> _ASSIGNED TASK_
All lines from the one containing "Vendor Hall to" through the final line of the records below should be reproduced exactly, with the pictures left out.
-------- RECORDS SHOWN --------
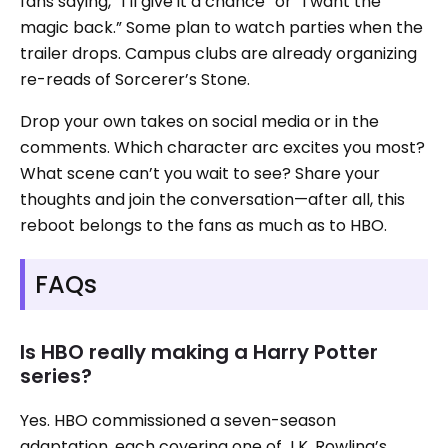
fans saying, “I’ll give it a chance” or “I want the
magic back.” Some plan to watch parties when the
trailer drops. Campus clubs are already organizing
re-reads of Sorcerer’s Stone.
Drop your own takes on social media or in the
comments. Which character arc excites you most?
What scene can’t you wait to see? Share your
thoughts and join the conversation—after all, this
reboot belongs to the fans as much as to HBO.
FAQs
Is HBO really making a Harry Potter
series?
Yes. HBO commissioned a seven-season
adaptation, each covering one of J.K. Rowling’s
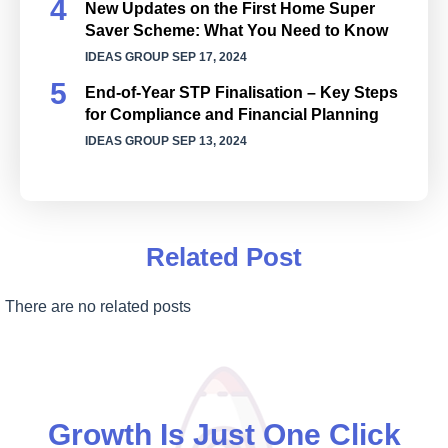
New Updates on the First Home Super
Saver Scheme: What You Need to Know
IDEAS GROUP
SEP 17, 2024
End-of-Year STP Finalisation – Key Steps
for Compliance and Financial Planning
IDEAS GROUP
SEP 13, 2024
Related Post
There are no related posts
Growth Is Just One Click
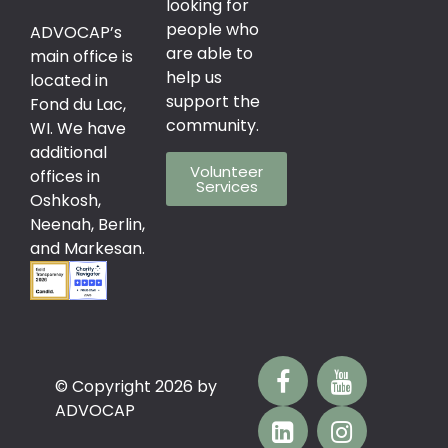
looking for
people who
ADVOCAP’s
are able to
main office is
help us
located in
support the
Fond du Lac,
community.
WI. We have
additional
Volunteer
offices in
Services
Oshkosh,
Neenah, Berlin,
and Markesan.
© Copyright 2026 by
ADVOCAP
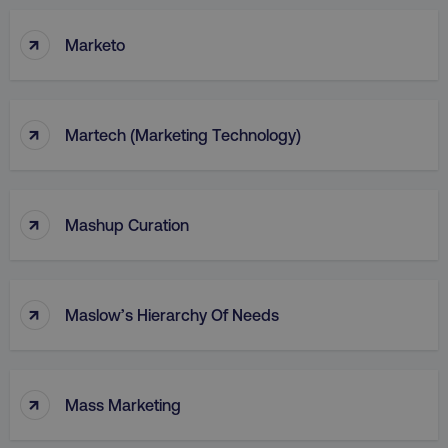
↑
Marketo
↑
Martech (Marketing Technology)
↑
Mashup Curation
↑
Maslow’s Hierarchy Of Needs
↑
Mass Marketing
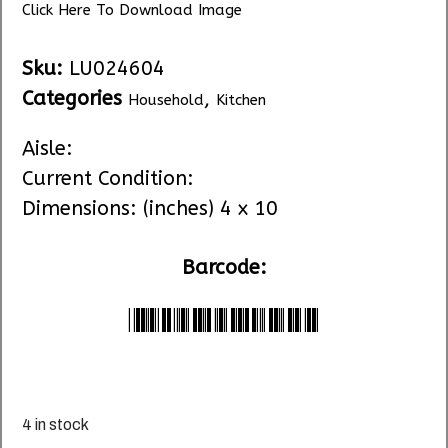
Click Here To Download Image
Sku:
LU024604
Categories
,
Household
Kitchen
Aisle:
Current Condition:
Dimensions: (inches) 4 x 10
Barcode:
*LU024604*
4 in stock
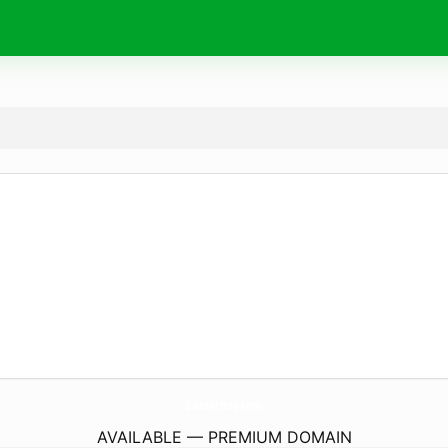
BazaarBey.
com
AVAILABLE — PREMIUM DOMAIN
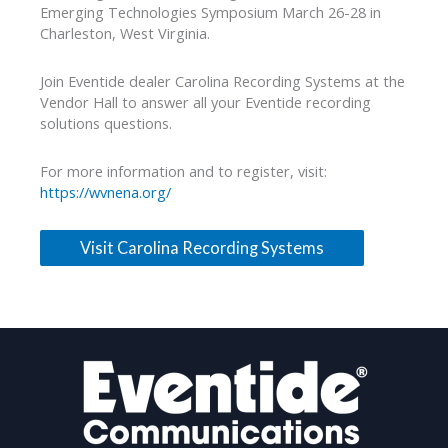
Emerging Technologies Symposium March 26-28 in
Charleston, West Virginia.
Join Eventide dealer Carolina Recording Systems at the
Vendor Hall to answer all your Eventide recording
solutions questions.
For more information and to register, visit:
https://wvnena.org/
Visit Carolina Recording Systems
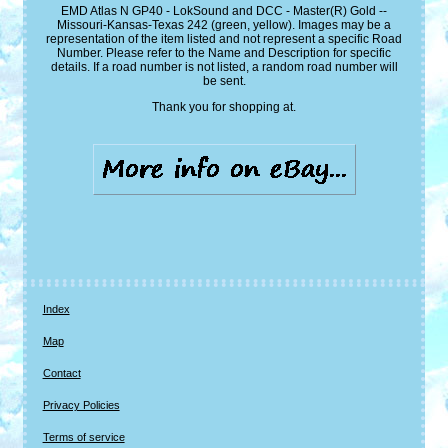
EMD Atlas N GP40 - LokSound and DCC - Master(R) Gold --
Missouri-Kansas-Texas 242 (green, yellow). Images may be a
representation of the item listed and not represent a specific Road
Number. Please refer to the Name and Description for specific
details. If a road number is not listed, a random road number will
be sent.
Thank you for shopping at.
Index
Map
Contact
Privacy Policies
Terms of service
--------
> _ANSWER TO THIS PROBLEM_
Vendor Hall to answer all your Eventide recording
solutions questions.
For more information and to register, visit:
https://wvnena.org/
Visit Carolina Recording Systems
EMD Atlas N GP40 - LokSound and DCC - Master(R) Gold --
Missouri-Kansas-Texas 242 (green, yellow). Images may be a
representation of the item listed and not represent a specific Road
Number. Please refer to the Name and Description for specific
details. If a road number is not listed, a random road number will
be sent.
Thank you for shopping at.
Index
Map
Contact
Privacy Policies
Terms of service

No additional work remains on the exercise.